De omgevingsvergunning wordt geweigerd, indien er strijd is met één van de toetsingscriteria uit het bestaande toetsingskader. De afzonderlijke toetsingskaders zijn onder de Wabo namelijk blijven bestaan. In het kader van dit artikel moet worden afgewogen in hoeverre het belang van monumenten in het geding is. Inhoudelijk kan aangegeven worden dat het belang van de monumentenzorg zwaarder weegt dan andere belangen (bijvoorbeeld het economisch belang). De tekst van het artikel geeft namelijk aan dat het belang van de monumentenzorg zich niet tegen de vergunningverlening mag verzetten. Hierdoor wordt de monumentenzorg centraal gesteld. De vergunning moet op grond van dit artikel worden verleend in de gevallen dat het niet strijdig is met het belang van de monumentenzorg.
Zijn er geen wezenlijke belangen van de godsdienstuitoefening in het geding, dan is overeenstemming niet vereist.
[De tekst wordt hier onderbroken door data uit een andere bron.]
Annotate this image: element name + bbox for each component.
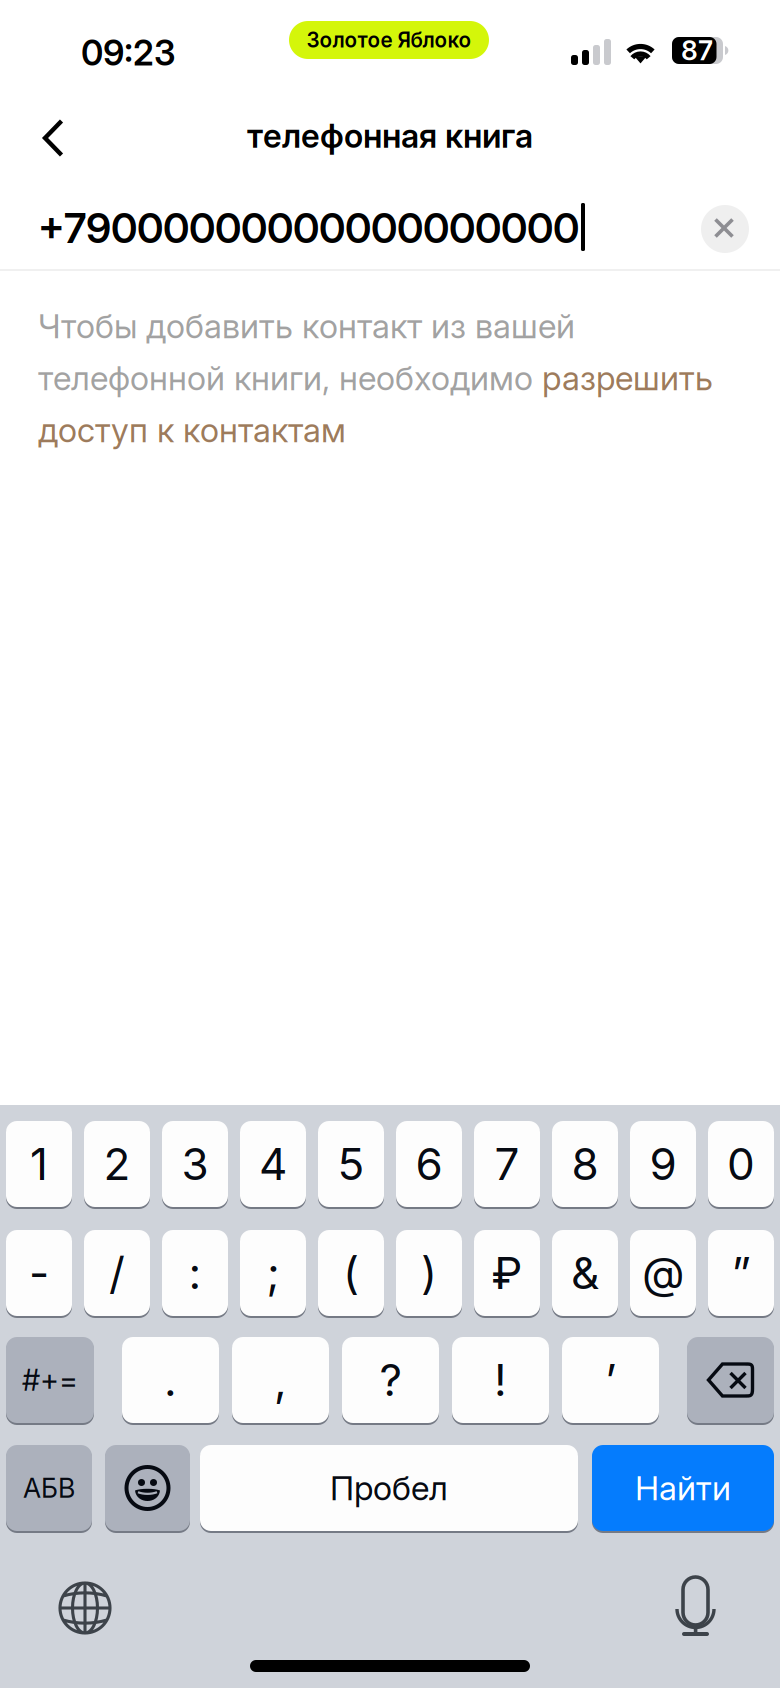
staticText: ; [266,1246,280,1300]
button[interactable]: 3 [162,1121,228,1207]
button[interactable]: 7 [474,1121,540,1207]
button[interactable]: Пробел [200,1445,578,1531]
staticText: : [188,1246,202,1300]
staticText: 6 [416,1137,442,1191]
staticText: ₽ [492,1246,522,1300]
staticText: Пробел [330,1468,448,1508]
staticText: 7 [494,1137,520,1191]
staticText: . [164,1353,177,1407]
staticText: ( [343,1246,359,1300]
button[interactable]: , [232,1337,329,1423]
button[interactable]: ’ [562,1337,659,1423]
button[interactable]: ” [708,1230,774,1316]
staticText: 87 [681,34,713,67]
button[interactable]: / [84,1230,150,1316]
button[interactable]: 6 [396,1121,462,1207]
button[interactable]: : [162,1230,228,1316]
button[interactable]: & [552,1230,618,1316]
staticText: ’ [605,1353,616,1407]
button[interactable]: ? [342,1337,439,1423]
staticText: #+= [22,1362,78,1398]
button[interactable]: ₽ [474,1230,540,1316]
button[interactable]: . [122,1337,219,1423]
staticText: АБВ [23,1472,75,1504]
button[interactable]: Delete [687,1337,774,1423]
button[interactable]: @ [630,1230,696,1316]
button[interactable]: 8 [552,1121,618,1207]
staticText: & [571,1246,599,1300]
staticText: 8 [572,1137,598,1191]
button[interactable]: Найти [592,1445,774,1531]
staticText: доступ к контактам [38,410,346,450]
button[interactable]: 5 [318,1121,384,1207]
button[interactable]: 0 [708,1121,774,1207]
staticText: , [274,1353,287,1407]
button[interactable]: Clear text [701,205,749,253]
staticText: Золотое Яблоко [306,28,472,52]
staticText: ! [494,1353,507,1407]
staticText: +79000000000000000000 [38,203,579,253]
staticText: Найти [635,1468,731,1508]
staticText: 3 [182,1137,208,1191]
staticText: 4 [259,1137,287,1191]
staticText: разрешить [542,358,713,398]
button[interactable]: ! [452,1337,549,1423]
button[interactable]: 4 [240,1121,306,1207]
button[interactable]: #+= [6,1337,94,1423]
button[interactable]: 1 [6,1121,72,1207]
staticText: ? [380,1353,402,1407]
button[interactable]: АБВ [6,1445,92,1531]
staticText: 9 [650,1137,676,1191]
button[interactable]: Emoji [105,1445,190,1531]
button[interactable]: 9 [630,1121,696,1207]
button[interactable]: Switch keyboard [58,1581,112,1635]
staticText: 2 [104,1137,130,1191]
staticText: ) [421,1246,437,1300]
button[interactable]: ; [240,1230,306,1316]
staticText: @ [642,1246,684,1300]
staticText: - [29,1246,49,1300]
staticText: телефонной книги, необходимо [38,358,542,398]
button[interactable]: Back [22,100,84,176]
button[interactable]: ( [318,1230,384,1316]
staticText: 0 [727,1137,755,1191]
staticText: ” [732,1246,750,1300]
button[interactable]: ) [396,1230,462,1316]
staticText: Чтобы добавить контакт из вашей [38,306,575,346]
staticText: 1 [30,1137,48,1191]
staticText: 5 [338,1137,364,1191]
button[interactable]: Dictation [671,1577,720,1637]
button[interactable]: - [6,1230,72,1316]
staticText: / [109,1246,125,1300]
staticText: 09:23 [81,32,176,74]
staticText: телефонная книга [247,116,533,156]
button[interactable]: 2 [84,1121,150,1207]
Zie de toelichting op artikel 1, sub e.
Dit artikellid bevat de mogelijke intrekkingsgronden. De bepaling onder c heeft de volgende achtergrond: als de omstandigheden bij de vergunninghouder ten aanzien van het monument wijzigen, dan zou het zo kunnen zijn dat als er een nieuwe belangenafweging zou kunnen plaatsvinden, de belangen van het monument behoren voor te gaan. In dat geval moet de vergunningverlener (het college van burgemeester en wethouders) de mogelijkheden hebben om de vergunning in te trekken.
Gelet op de taak van de monumentencommissie, ligt het voor de hand dat een afschrift van de intrekking aan die commissie wordt gezonden. Er kunnen zich omstandigheden voordoen waarin het aanbeveling verdient om de monumentencommissie om advies te vragen. De commissie kan ook ongevraagd adviseren. Het in kennis stellen van de vergunninghouder en het met redenen omkleed moeten zijn van het besluit zijn weggelaten, omdat artikel 3:41 Awb dit regelt.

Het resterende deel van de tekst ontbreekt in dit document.